Write out each line below precisely, passing over the pictures.

╭─ Data for review

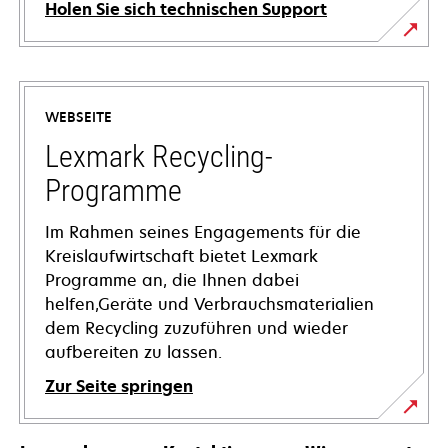
Holen Sie sich technischen Support
wird
in
einer
WEBSEITE
neuen
Registerkarte
Lexmark Recycling-
geöffnet
Programme
Im Rahmen seines Engagements für die
Kreislaufwirtschaft bietet Lexmark
Programme an, die Ihnen dabei
helfen,Geräte und Verbrauchsmaterialien
dem Recycling zuzuführen und wieder
aufbereiten zu lassen.
Zur Seite springen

╰─

* **Exercise solution**:
Holen Sie sich technischen Support
wird
in
einer
WEBSEITE
neuen
Registerkarte
Lexmark Recycling-
geöffnet
Programme
Im Rahmen seines Engagements für die
Kreislaufwirtschaft bietet Lexmark
Programme an, die Ihnen dabei
helfen,Geräte und Verbrauchsmaterialien
dem Recycling zuzuführen und wieder
aufbereiten zu lassen.
Zur Seite springen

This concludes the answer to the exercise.